Também na voz dessa cantora carioca faz a sua saudação a outros bambas em "Tô Chegando, Já Cheguei", ele que, em 1950, aos 20 anos, adentrou pela primeira vez, para ficar até a morte, o terreiro portelense, egresso, já compositor, do bloco Unidos da Tamarineira, de Oswaldo Cruz. Conhecendo na nova agremiação Candeia e Waldir 59, nela integraria com eles um setor famoso no desfile de carnaval, a Ala dos Impossíveis (a primeira a surgir com coreografia), que lhes possibilitou, em meados dos anos 50, no clube High Life, na Glória, apresentação com as orquestras de Severino Araújo e Cipó. Em 1957, saborearam, juntos, o prazer de ver a azul e branco atravessar a passarela levando no gogó o belo "lençol" (samba descritivo e longo) que fizeram para o enredo "Legados de D. João VI", gravado naquele mesmo ano pela Sinter em "A Vitoriosa Escola de Samba Portela", um pioneiro elepê da escola.
Ainda com Candeia e mais Casquinha, Casemiro, Arlindo, Jorge do Violão e Davi do Pandeiro, formou, em princípios dos anos 60, quando de revitalização do chamado samba de raiz, o grupo Mensageiros do Samba. Uma bolacha da Philips foi a única, então, dessa experiência conjunta a girar no prato da vitrola, consequência que, infelizmente, não viria de outra formação, de 1966: o Trio ABC (foto abaixo), da mesma Portela, em que Picolino teve como parceiros de canto, composição e ritmo Noca (feirante recém-chegado da Paraíso do Tuiuti e levado por Paulinho da Viola à nova escola) e o multifuncional Colombo (peixeiro, guarda portuário, cantor de gafieira, técnico em Comunicação e auditor fiscal do INSS ao longo da vida - um baiano falecido em 2004).
Se não chegou ao vinil, o trio teve acesso a programas de grande audiência da nossa tevê, como os de Chacrinha e Flávio Cavalcanti, além de ter realizado shows por todo o país. Em 1967, em festival de músicas de carnaval promovido pela Secretaria de Turismo da então Guanabara e pelo Museu da Imagem e do Som, presidido por Ricardo Cravo Albin, em associação com a TV Excelsior, Picolino, Noca e Colombo obtiveram, na final do Maracanãzinho, a quinta colocação com "Portela Querida" ("Minha Portela querida/és razão da minha própria vida...").

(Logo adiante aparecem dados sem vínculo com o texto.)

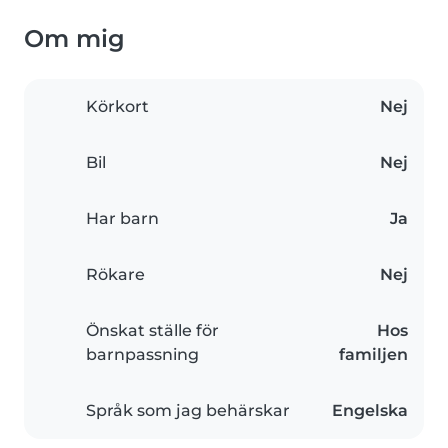
Om mig
Körkort
Nej
Bil
Nej
Har barn
Ja
Rökare
Nej
Önskat ställe för
Hos
barnpassning
familjen
Språk som jag behärskar
Engelska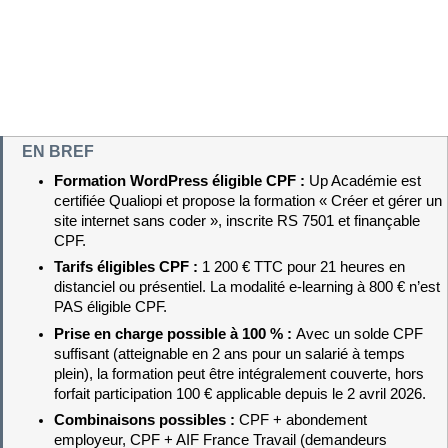
EN BREF
Formation WordPress éligible CPF : 
Up Académie est 
certifiée Qualiopi et propose la formation « Créer et gérer un 
site internet sans coder », inscrite RS 7501 et finançable 
CPF.
Tarifs éligibles CPF : 
1 200 € TTC pour 21 heures en 
distanciel ou présentiel. La modalité e-learning à 800 € n’est 
PAS éligible CPF.
Prise en charge possible à 100 % : 
Avec un solde CPF 
suffisant (atteignable en 2 ans pour un salarié à temps 
plein), la formation peut être intégralement couverte, hors 
forfait participation 100 € applicable depuis le 2 avril 2026.
Combinaisons possibles : 
CPF + abondement 
employeur, CPF + AIF France Travail (demandeurs 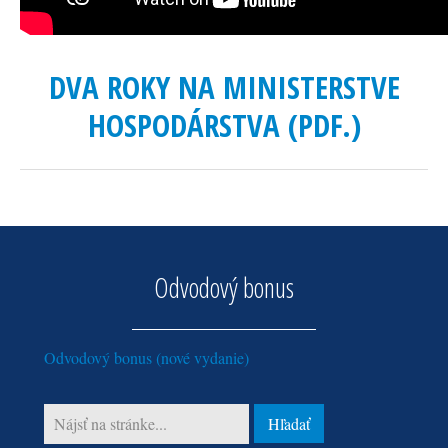
DVA ROKY NA MINISTERSTVE
HOSPODÁRSTVA (PDF.)
Odvodový bonus
Odvodový bonus (nové vydanie)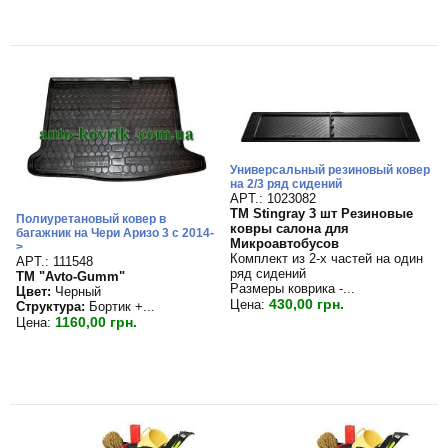
Универсальный резиновый ковер
на 2/3 ряд сидений
APT.: 1023082
TM Stingray 3 шт Резиновые
Полиуретановый ковер в
ковры салона для
багажник на Чери Аризо 3 с 2014-
Микроавтобусов
>
Комплект из 2-х частей на один
APT.: 111548
ряд сидений
TM "Avto-Gumm"
Размеры коврика -...
Цвет:
Черный
430,00 грн.
Цена:
Структура:
Бортик +...
1160,00 грн.
Цена: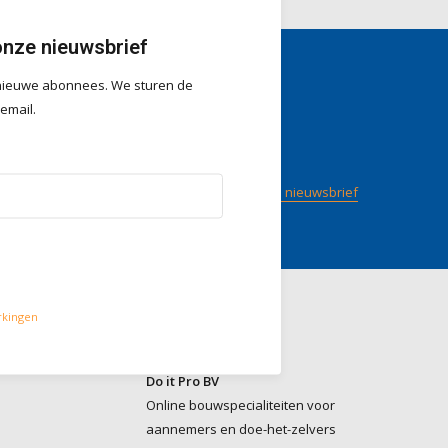
onze nieuwsbrief
r nieuwe abonnees. We sturen de
gen
Volg ons
 email.
/ 5
op
Meld je aan voor onze nieuwsbrief
rkingen
Contact
Do it Pro BV
Online bouwspecialiteiten voor
aannemers en doe-het-zelvers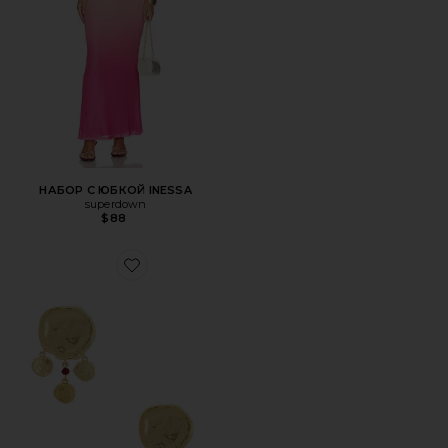
НАБОР С ЮБКОЙ INESSA
superdown
$88
Favorite ПОДВЕСНЫЕ СЕРЬГИ DREAM CATCHER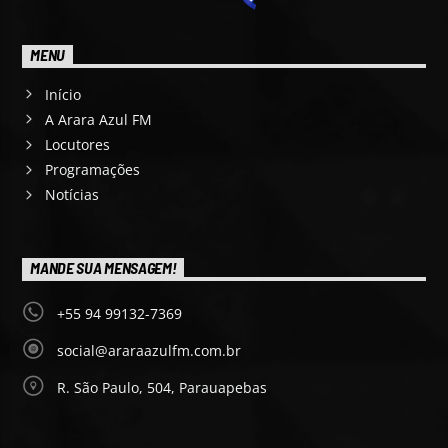
MENU
Início
A Arara Azul FM
Locutores
Programações
Notícias
MANDE SUA MENSAGEM!
+55 94 99132-7369
social@araraazulfm.com.br
R. São Paulo, 504, Parauapebas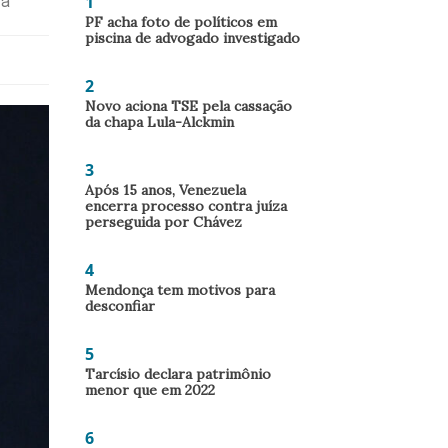
1
ra
PF acha foto de políticos em
piscina de advogado investigado
2
Novo aciona TSE pela cassação
da chapa Lula-Alckmin
3
Após 15 anos, Venezuela
encerra processo contra juíza
perseguida por Chávez
4
Mendonça tem motivos para
desconfiar
5
Tarcísio declara patrimônio
menor que em 2022
6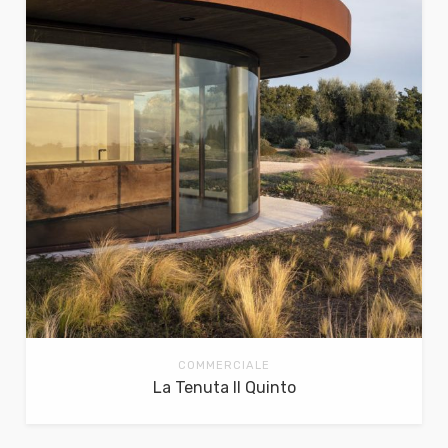
COMMERCIALE
La Tenuta Il Quinto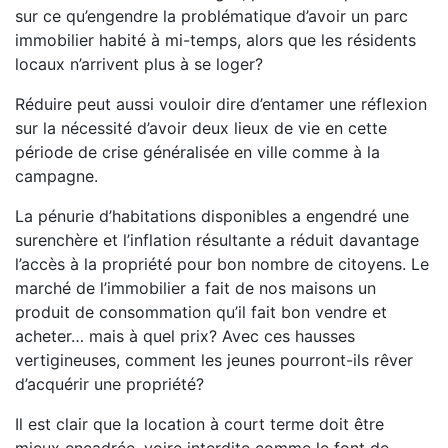
sur ce qu’engendre la problématique d’avoir un parc
immobilier habité à mi-temps, alors que les résidents
locaux n’arrivent plus à se loger?
Réduire peut aussi vouloir dire d’entamer une réflexion
sur la nécessité d’avoir deux lieux de vie en cette
période de crise généralisée en ville comme à la
campagne.
La pénurie d’habitations disponibles a engendré une
surenchère et l’inflation résultante a réduit davantage
l’accès à la propriété pour bon nombre de citoyens. Le
marché de l’immobilier a fait de nos maisons un
produit de consommation qu’il fait bon vendre et
acheter… mais à quel prix? Avec ces hausses
vertigineuses, comment les jeunes pourront-ils rêver
d’acquérir une propriété?
Il est clair que la location à court terme doit être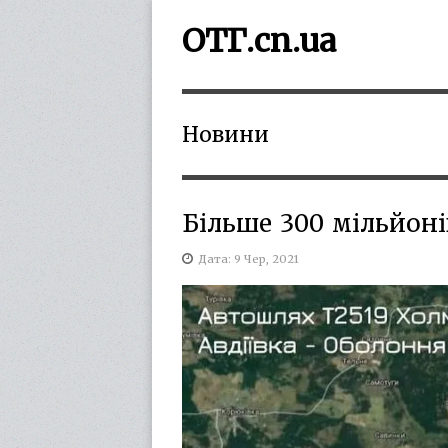
ОТГ.cn.ua
Новини
Більше 300 мільйоні
Дата: 9 Чер, 2021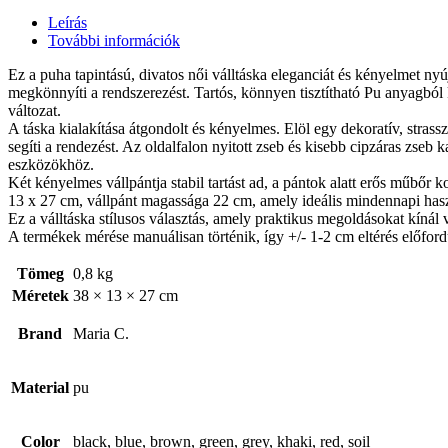
Leírás
További információk
Ez a puha tapintású, divatos női válltáska eleganciát és kényelmet ny
megkönnyíti a rendszerezést. Tartós, könnyen tisztítható Pu anyagból 
változat.
A táska kialakítása átgondolt és kényelmes. Elöl egy dekoratív, strassz
segíti a rendezést. Az oldalfalon nyitott zseb és kisebb cipzáras zseb
eszközökhöz.
Két kényelmes vállpántja stabil tartást ad, a pántok alatt erős műbőr k
13 x 27 cm, vállpánt magassága 22 cm, amely ideális mindennapi has
Ez a válltáska stílusos választás, amely praktikus megoldásokat kínál 
A termékek mérése manuálisan történik, így +/- 1-2 cm eltérés előford
Tömeg
0,8 kg
Méretek
38 × 13 × 27 cm
Brand
Maria C.
Material
pu
Color
black, blue, brown, green, grey, khaki, red, soil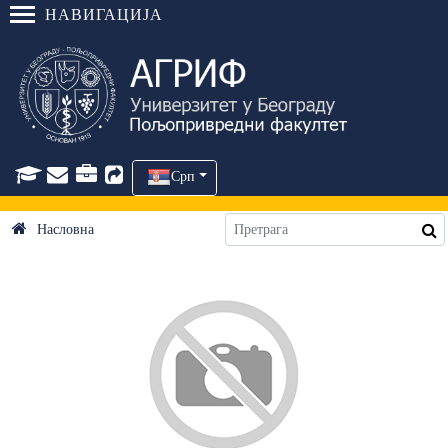
НАВИГАЦИЈА
Срп
Насловна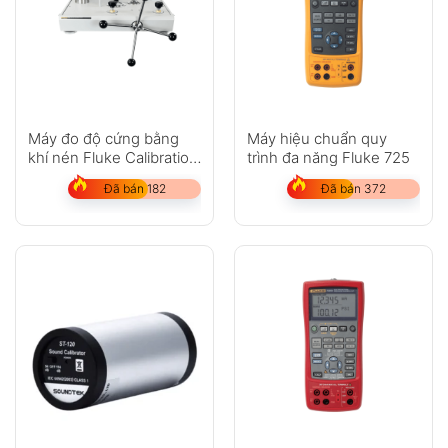
Máy đo độ cứng bằng
Máy hiệu chuẩn quy
khí nén Fluke Calibration
trình đa năng Fluke 725
P3031, P3032
Đã bán 182
Đã bán 372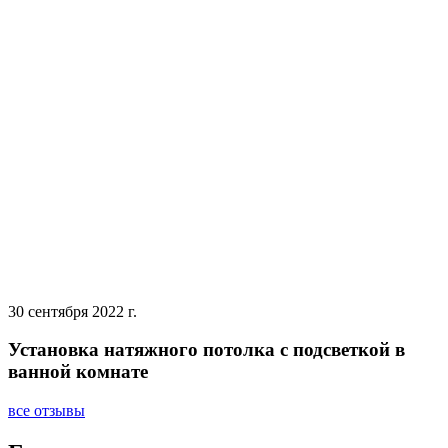
30 сентября 2022 г.
Установка натяжного потолка с подсветкой в
ванной комнате
все отзывы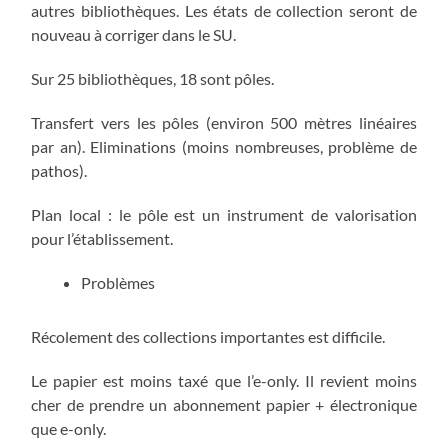
autres bibliothèques. Les états de collection seront de
nouveau à corriger dans le SU.
Sur 25 bibliothèques, 18 sont pôles.
Transfert vers les pôles (environ 500 mètres linéaires
par an). Eliminations (moins nombreuses, problème de
pathos).
Plan local : le pôle est un instrument de valorisation
pour l’établissement.
Problèmes
Récolement des collections importantes est difficile.
Le papier est moins taxé que l’e-only. Il revient moins
cher de prendre un abonnement papier + électronique
que e-only.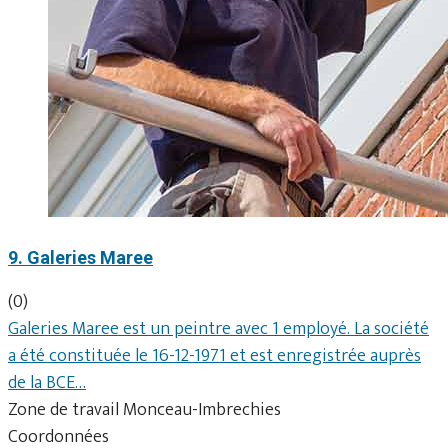
9. Galeries Maree
(0)
Galeries Maree est un peintre avec 1 employé. La société
a été constituée le 16-12-1971 et est enregistrée auprès
de la BCE…
Zone de travail Monceau-Imbrechies
Coordonnées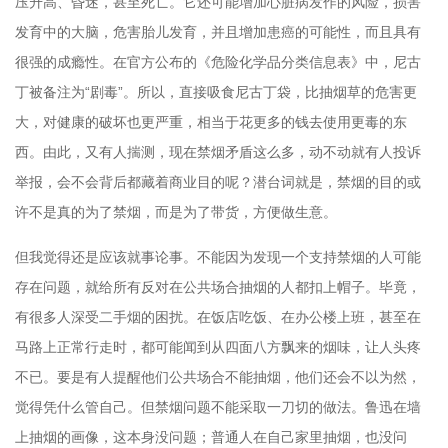
压升高、昏迷，甚至死亡。它还可能增加心脏病发作的风险，损害
发育中的大脑，危害胎儿发育，并且增加患癌的可能性，而且具有
很强的成瘾性。在官方公布的《危险化学品分类信息表》中，尼古
丁被备注为“剧毒”。所以，直接吸食尼古丁袋，比抽烟草的危害更
大，对健康的破坏也更严重，相当于花更多的钱去使用更毒的东
西。由此，又有人揣测，现在禁烟矛盾这么多，动不动就有人投诉
举报，会不会背后都藏着商业目的呢？潜台词就是，禁烟的目的或
许不是真的为了禁烟，而是为了带货，方便做生意。
但我觉得还是应该就事论事。不能因为发现一个支持禁烟的人可能
存在问题，就给所有反对在公共场合抽烟的人都扣上帽子。毕竟，
有很多人深受二手烟的困扰。在饭店吃饭、在办公楼上班，甚至在
马路上正常行走时，都可能闻到从四面八方飘来的烟味，让人头疼
不已。要是有人提醒他们公共场合不能抽烟，他们还会不以为然，
觉得凭什么管自己。但禁烟问题不能采取一刀切的做法。鲁迅在墙
上抽烟的画像，这本身没问题；普通人在自己家里抽烟，也没问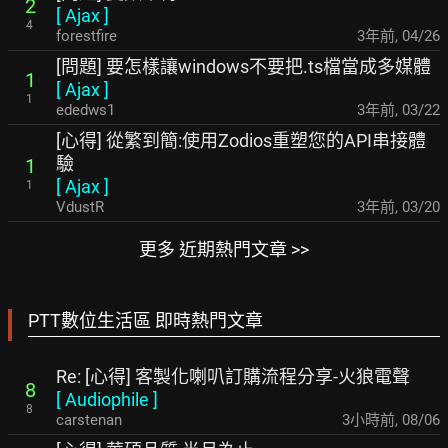
2
[
Ajax
]
4
forestfire
3年前
,
04/26
[問題] 要怎樣讓windows不要把.ts檔當成多媒體
1
[
Ajax
]
1
ededws1
3年前
,
03/22
[心得] 從繁到簡:使用Zodios重塑您的API串接體
驗
1
[
Ajax
]
1
VdustR
3年前
,
03/20
更多 近期熱門文章 >>
PTT數位生活區 即時熱門文章
Re: [心得] 客製化喇叭訂購流程分享-火狼電聲
8
[
Audiophile
]
8
carstenan
3小時前
,
08/06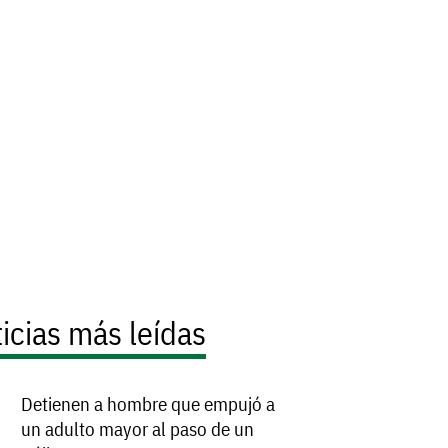
icias más leídas
Detienen a hombre que empujó a
un adulto mayor al paso de un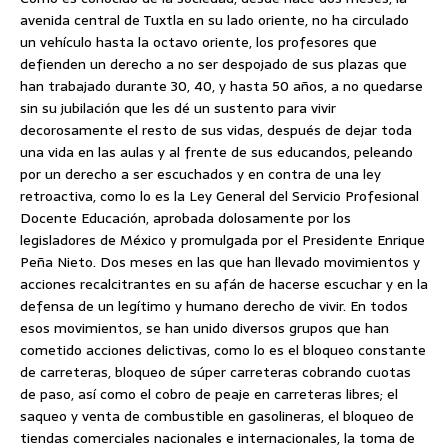
avenida central de Tuxtla en su lado oriente, no ha circulado
un vehículo
hasta la octavo oriente, los profesores que
defienden un derecho a no ser despojado de sus plazas que
han trabajado durante 30, 40, y hasta 50 años, a no quedarse
sin su jubilación que les dé un sustento para vivir
decorosamente el resto de sus vidas, después de dejar toda
una vida en las aulas y al frente de sus educandos, peleando
por un derecho a ser escuchados y en contra de una ley
retroactiva, como lo es la Ley General del Servicio Profesional
Docente Educación, aprobada dolosamente por los
legisladores de México y promulgada por el Presidente Enrique
Peña Nieto. Dos meses en las que han llevado movimientos y
acciones recalcitrantes en su afán de hacerse escuchar y en la
defensa de un legítimo y humano derecho de vivir. En todos
esos movimientos, se han unido diversos grupos que han
cometido acciones delictivas, como lo es el bloqueo constante
de carreteras, bloqueo de súper carreteras cobrando cuotas
de paso, así como el cobro de peaje en carreteras libres; el
saqueo y venta de combustible en gasolineras, el bloqueo de
tiendas comerciales nacionales e internacionales, la toma de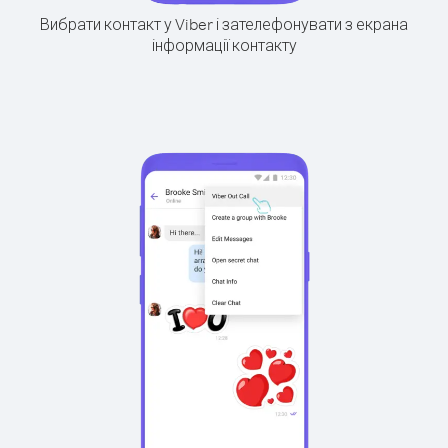
Вибрати контакт у Viber і зателефонувати з екрана
інформації контакту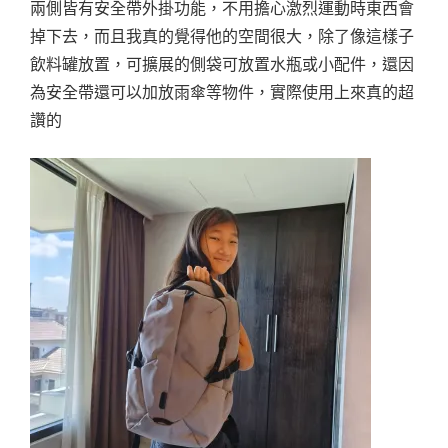
兩側皆有安全帶外掛功能，不用擔心激烈運動時東西會
掉下去，而且我真的覺得他的空間很大，除了像這樣子
飲料罐放置，可擴展的側袋可放置水瓶或小配件，還因
為安全帶還可以加放雨傘等物件，實際使用上來真的超
讚的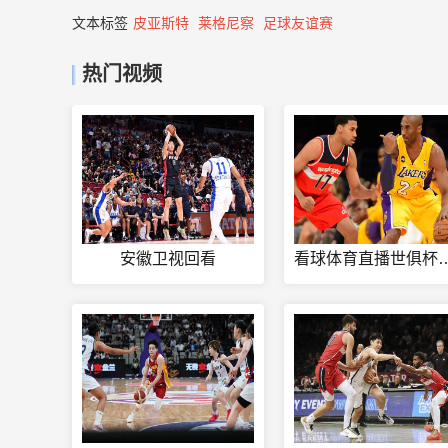
文本标签
皮亚斯特
莱格尼察
足球友谊赛
热门视频
安徽卫视回看
看球体育直播世俱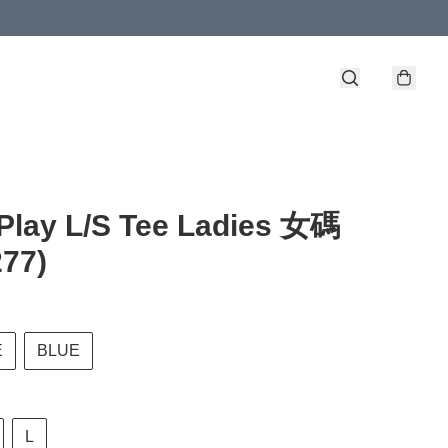
Play L/S Tee Ladies 女碼
77)
E
BLUE
L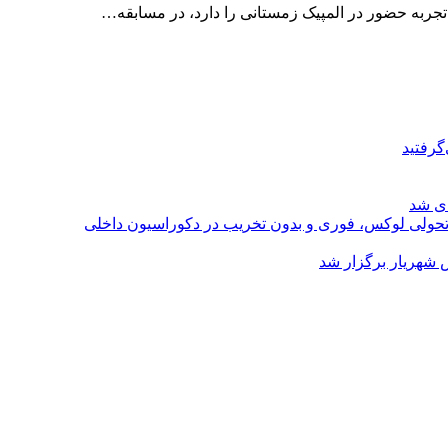
 تجربه حضور در المپیک زمستانی را دارد، در مسابقه…
گرفتید
ای شد
؛ تحولی لوکس، فوری و بدون تخریب در دکوراسیون داخلی
 شهریار برگزار شد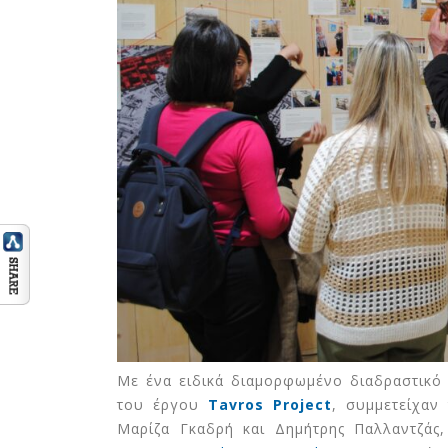
Με ένα ειδικά διαμορφωμένο διαδραστικό π
του έργου
Tavros Project
, συμμετείχαν
Μαρίζα Γκαδρή και Δημήτρης Παλλαντζάς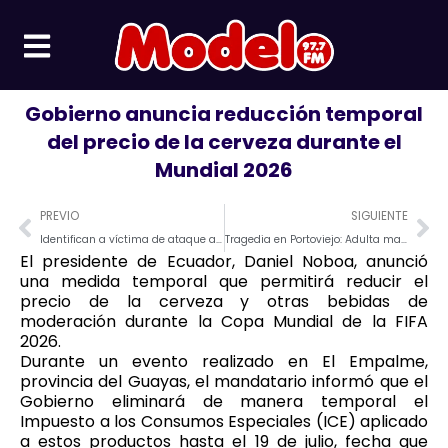
Ir
al
contenido
Gobierno anuncia reducción temporal
del precio de la cerveza durante el
Mundial 2026
Prev
Ne
PREVIO
SIGUIENTE
Identifican a víctima de ataque armado registrado en Montecristi
Tragedia en Portoviejo: Adulta mayor murió tras ser atropellada mientras esperaba cruzar la vía
El presidente de Ecuador, Daniel Noboa, anunció
una medida temporal que permitirá reducir el
precio de la cerveza y otras bebidas de
moderación durante la Copa Mundial de la FIFA
2026.
Durante un evento realizado en El Empalme,
provincia del Guayas, el mandatario informó que el
Gobierno eliminará de manera temporal el
Impuesto a los Consumos Especiales (ICE) aplicado
a estos productos hasta el 19 de julio, fecha que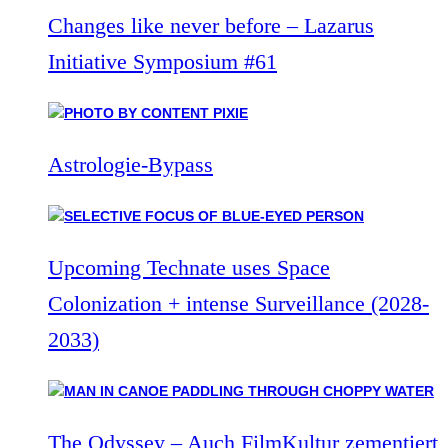
Changes like never before – Lazarus
Initiative Symposium #61
Astrologie-Bypass
Upcoming Technate uses Space
Colonization + intense Surveillance (2028-
2033)
The Odyssey – Auch FilmKultur zementiert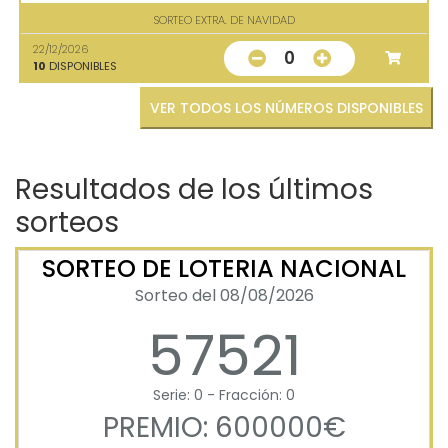
SORTEO EXTRA. DE NAVIDAD
22/12/2026
0
10
DISPONIBLES
VER TODOS LOS NÚMEROS DISPONIBLES
Resultados de los últimos
sorteos
SORTEO DE LOTERIA NACIONAL
Sorteo del 08/08/2026
57521
Serie: 0 - Fracción: 0
PREMIO: 600000€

Um samba que ganharia projeção na mídia com a gravação, em compacto simples da Odeon, por sua intérprete no certame, Elza Soares, laureada com o troféu Carmen Miranda, entregue por Aurora Miranda. O coração da cidade, mais uma vez, deixava-se levar pelo rio de beleza musical da Portela, para o qual o afluente Picolino, com suas águas autorais, muito concorreu. Uma saudade que ficou a mais (como ele mesmo cantou em música de Erivaldo Santos e Valentim) e se fixou no firmamento do samba, tornando-se uma outra estrela de Madureira que não se apaga.